Is everyone waiting until the first trimester is over to tell everyone that they are expecting? We've already told most of our family and close friends and some close co workers but I want to shout it from the rooftops!! I understand things can happen but I feel so good. I'm not even worrying about a miscarriage. And if something does happen I feel like having the support of everyone to get through it would be great. Anyway. We haven't posted it on social media yet, but even that is killing me lol. I want everyone to know!! What's your view?
Re: waiting game...
OP, I'm glad you're feeling good, but to say you're not even worried about miscarriage is kind of a slap in the face to those who have experienced it. Statistics are one in four. Early pregnancy is precarious. Of course it deserves to be celebrated too, but don't go getting cocky about it just yet.
BFP #2 8/22/12 | EDD 5/5/13 | DS1 born 5/9/13
BFP #3 4/25/15 | EDD 1/7/16 | MMC 7/2/15 @ 13w1d | D&E 7/8/15
BFP #4 12/9/15 | EDD 8/22/16 | DS2 born 5/18/16 at 26w2d
Just keep swimming.
OP, I'm glad you're feeling good, but to say you're not even worried about miscarriage is kind of a slap in the face to those who have experienced it. Statistics are one in four. Early pregnancy is precarious. Of course it deserves to be celebrated too, but don't go getting cocky about it just yet.
Well I certainly wasn't trying to sound cocky. I didn't mean to offend you. I'm not worried about a miscarriage because it's out of my control. I can do everything right and something terrible could still happen. What I meant was I'm not spending my time worrying. I'm going to enjoy every second that I'm given with this baby. I am very sorry you had to go through a devastating loss. I wasn't trying and would never want to make light of that at all.
It took my sister 16 months to get pregnant and she just announced it a few wks ago so I don't want to steal her thunder. Probably sounds stupid but I'm going to let her enjoy being the pregnant one for awhile. She will be excited for me but I know it bothers her that I accidentally get pregnant without trying. They all know we were going to start ttgp later this summer.
Not sure when I'll tell them.
We told everyone right away with my first pregnancy that ended in a loss and it was hard when everyone was so sad with me.
The next two we waited until we heard heartbeats. It made it easier to be able to say we were pregnant AND further along to a "safer place".

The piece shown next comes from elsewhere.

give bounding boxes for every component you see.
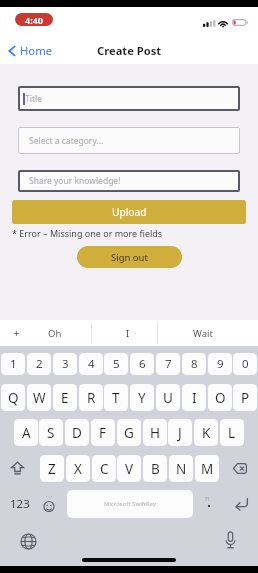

My dad is a retired obgyn so he already knows the risks with everything so just me being pregnant makes him nervous. I like to go a little easy on him at least getting to 2nd tri if that makes sense.

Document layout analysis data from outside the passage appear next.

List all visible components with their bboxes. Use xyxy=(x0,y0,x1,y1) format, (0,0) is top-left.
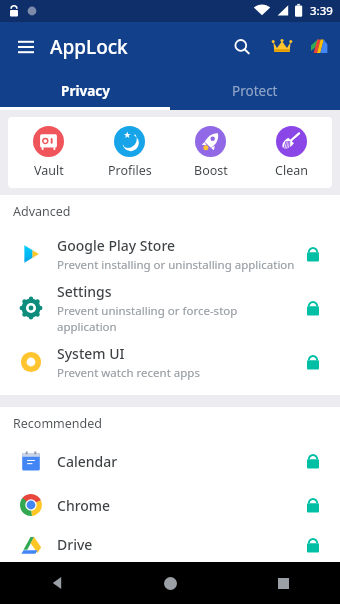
button[interactable]: Search xyxy=(225,30,259,64)
button[interactable]: Lock System UI xyxy=(299,348,327,376)
staticText: Prevent uninstalling or force-stop appli… xyxy=(57,303,299,335)
button[interactable]: Google Play xyxy=(303,31,335,63)
button[interactable]: Protect xyxy=(170,72,340,110)
button[interactable]: Google Play Store xyxy=(0,227,340,281)
staticText: System UI xyxy=(57,344,125,363)
staticText: Prevent watch recent apps xyxy=(57,365,200,381)
button[interactable]: Vault xyxy=(8,117,89,188)
staticText: Google Play Store xyxy=(57,236,176,255)
staticText: Drive xyxy=(57,535,93,554)
button[interactable]: System UI xyxy=(0,335,340,389)
button[interactable]: Lock Settings xyxy=(299,294,327,322)
staticText: Advanced xyxy=(13,203,71,220)
button[interactable]: Clean xyxy=(251,117,332,188)
button[interactable]: Profiles xyxy=(89,117,170,188)
button[interactable]: Upgrade to premium xyxy=(266,31,298,63)
button[interactable]: Drive xyxy=(0,527,340,562)
staticText: Profiles xyxy=(108,162,152,179)
button[interactable]: Lock Drive xyxy=(299,531,327,559)
button[interactable]: Lock Chrome xyxy=(299,491,327,519)
staticText: Settings xyxy=(57,282,112,301)
button[interactable]: Settings xyxy=(0,281,340,335)
button[interactable]: Open navigation menu xyxy=(8,29,44,65)
button[interactable]: Lock Calendar xyxy=(299,447,327,475)
staticText: Protect xyxy=(232,82,278,100)
staticText: Prevent installing or uninstalling appli… xyxy=(57,257,295,273)
staticText: Vault xyxy=(34,162,64,179)
staticText: Recommended xyxy=(13,415,102,432)
button[interactable]: Lock Google Play Store xyxy=(299,240,327,268)
button[interactable]: Back xyxy=(0,562,114,604)
staticText: 3:39 xyxy=(310,3,333,19)
button[interactable]: Home xyxy=(114,562,227,604)
staticText: Calendar xyxy=(57,452,118,471)
button[interactable]: Recent apps xyxy=(227,562,340,604)
button[interactable]: Chrome xyxy=(0,483,340,527)
button[interactable]: Boost xyxy=(170,117,251,188)
staticText: Privacy xyxy=(61,82,110,100)
staticText: Clean xyxy=(275,162,308,179)
staticText: Boost xyxy=(194,162,228,179)
button[interactable]: Calendar xyxy=(0,439,340,483)
staticText: Chrome xyxy=(57,496,111,515)
staticText: AppLock xyxy=(50,34,128,60)
button[interactable]: Privacy xyxy=(0,72,170,110)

I think it's up to everyone's own personal preference. I do wish more women knew how common miscarriages were and there was better support. I can't believe the number of friends that have gone through it and been so surprised to learn how many of us out there have had losses. *steps off soapbox*
Earlier this year I had a miscarriage. We had not told anyone we were pregnant. I ended up texting my mom saying "I'm having a miscarriage" because I felt really alone. It helped to have her to talk to, but I was glad I didn't have un-tell a bunch of people. So this time I've only told my mom, because I would obviously tell her if I had another miscarriage.

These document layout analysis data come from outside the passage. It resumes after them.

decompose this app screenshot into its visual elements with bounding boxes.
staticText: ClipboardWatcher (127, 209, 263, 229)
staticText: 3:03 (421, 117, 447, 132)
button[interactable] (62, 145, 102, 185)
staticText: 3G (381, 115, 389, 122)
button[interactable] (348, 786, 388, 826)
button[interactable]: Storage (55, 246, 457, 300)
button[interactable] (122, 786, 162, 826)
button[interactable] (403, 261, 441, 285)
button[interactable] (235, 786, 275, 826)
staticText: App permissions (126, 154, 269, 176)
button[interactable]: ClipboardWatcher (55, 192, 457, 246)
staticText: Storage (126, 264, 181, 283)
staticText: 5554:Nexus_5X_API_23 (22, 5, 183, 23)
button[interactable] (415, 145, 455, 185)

I get what you're saying that you aren't worried. There is absolutely nothing you can do. I'm not 'worried', but I'm trying really hard not to get too excited yet. Last time I was imagining Christmas with a new baby and their birthdays and what year that puts them to start kindergarten. I think that made me more heart broken. This time I'm just living in the moment and being grateful I'm pregnant today.
I've had 2 losses since having our girls so I now fully understand the telling/un-telling thing. We are waiting to tell most people, family included, until after our second ultrasound (it will be at 8wks) even though everything looked fine yesterday. There is just so much that can go wrong in these early weeks so other than my BFF and my July '13 Bump FB group, we won't be sharing for another few weeks.